The distinguishing factor here, of course, lies in the fact that the increases in value of the nonmarital property, the stock in Layman’s is attributable in part to the time, effort and skill of Joe Layman over an extended period of time. Those endeavors belonging to the marital estate [Day v. Day, 281 Ark. 261, 663 S.W.2d 719 (1984)], it follows that Mrs. Layman is entitled to share in the fruits of such efforts. There is sound authority for this view. In Jensen v. Jensen, 629 S.W.2d 222 (C.A. Tex. 1982), it was held that the enhanced value of stock owned by the husband in a closely held corporation was marital property, even though acquired prior to the marriage, where the increased value was due primarily to the time, toil and effort of the husband.

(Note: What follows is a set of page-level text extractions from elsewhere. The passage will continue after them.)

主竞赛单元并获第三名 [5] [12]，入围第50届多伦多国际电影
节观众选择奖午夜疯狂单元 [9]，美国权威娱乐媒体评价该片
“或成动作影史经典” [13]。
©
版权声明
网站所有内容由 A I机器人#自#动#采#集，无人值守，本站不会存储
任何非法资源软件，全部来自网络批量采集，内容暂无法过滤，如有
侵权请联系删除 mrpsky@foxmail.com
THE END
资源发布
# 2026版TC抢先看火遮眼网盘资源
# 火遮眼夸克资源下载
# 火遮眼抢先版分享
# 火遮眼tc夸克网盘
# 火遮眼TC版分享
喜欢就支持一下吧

In re Marriage of Wildin, 39 Colo. App. 189, 563 P.2d 384 (1977), the appellate court reversed the trial court’s finding that a stock portfolio belonging to the wife was not enhanced by the time and talent of the husband so as to render the increase in value marital property. To the same effect see Cockrill v. Cockrill, 601 P.2d 1334 (C.A. Tex. 1938). In re Marriage of Fleet, 701 P.2d 1245 (C.A. Col. 1985). In the second Potter case [Potter v. Potter, 288 Ark. 133, 703 S.W.2d 442 (1986)], without deciding the question, we noted that an increase in the value of nonmarital property was a matter of statutory interpretation which might vary with the fact situation. And see The Arkansas Marital Property Statute and The Arkansas Appellate Courts: Tiptoeing Together Through the Tulips, Vol. 7, UALR L. J. No. 1, at p. 36. We conclude that when one spouse makes significant contributions of time, effort and skill which are directly attributable to the increase in value of nonmarital property, as in this case, the presumption arises that such increase belongs to the marital estate.

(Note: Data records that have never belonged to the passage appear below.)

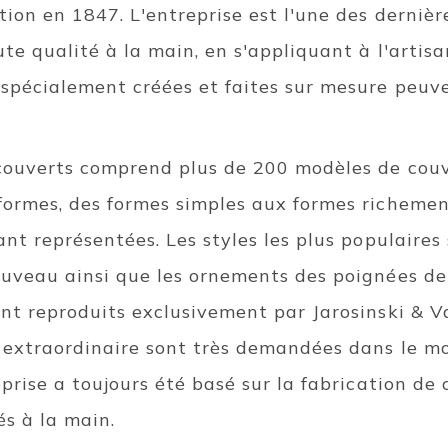
ion en 1847. L'entreprise est l'une des dernièr
te qualité à la main, en s'appliquant à l'artisa
 spécialement créées et faites sur mesure peuv
 couverts comprend plus de 200 modèles de couv
formes, des formes simples aux formes richement
ant représentées. Les styles les plus populaires 
ouveau ainsi que les ornements des poignées de
nt reproduits exclusivement par Jarosinski & V
é extraordinaire sont très demandées dans le mo
eprise a toujours été basé sur la fabrication de 
és à la main.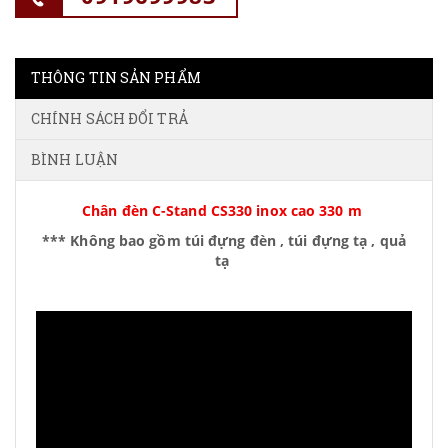
THÔNG TIN SẢN PHẨM
CHÍNH SÁCH ĐỔI TRẢ
BÌNH LUẬN
Chân đèn C-Stand CS330 inox cao 330 m
*** Không bao gồm túi đựng đèn , túi đựng tạ , quả
tạ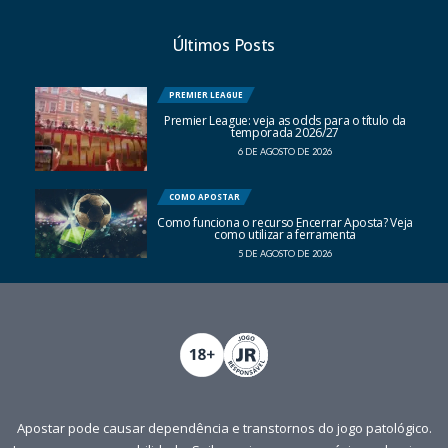
Últimos Posts
PREMIER LEAGUE
Premier League: veja as odds para o título da
temporada 2026/27
6 DE AGOSTO DE 2026
COMO APOSTAR
Como funciona o recurso Encerrar Aposta? Veja
como utilizar a ferramenta
5 DE AGOSTO DE 2026
Apostar pode causar dependência e transtornos do jogo patológico.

On remand the chancellor should determine the present fair market value of the stock in Layman’s, Incorporated, reduced by the fair market value of the stock at the time of acquisition. The difference should be treated as marital property. That does not, of course, mandate that such amount be divided equally, but it is not to be deemed the separate estate of Mr. Layman for purposes of an equitable division of assets.
III
The chancellor allowed alimony in the amount of $ 1,07 5 per month to terminate at the end of five years, no doubt to promote rehabilitation. Mrs. Layman is aged 50, with neither training nor education, and she urges on appeal the award is inadequate in light of the relative earning potential of the parties. However, our decision with respect to the increase in Layman’s stock improves the division of property to some extent and we are not persuaded the chancellor’s discretion in the allowance of alimony has been abused. Mickle v. Mickle, 252 Ark. 468, 479 S.W.2d 563 (1972). We leave the award undisturbed.
Affirmed in part, reversed in part and remanded.
Purtle, J., dissents.Ark. Stat. Ann. § 34-1214 (Supp. 1985).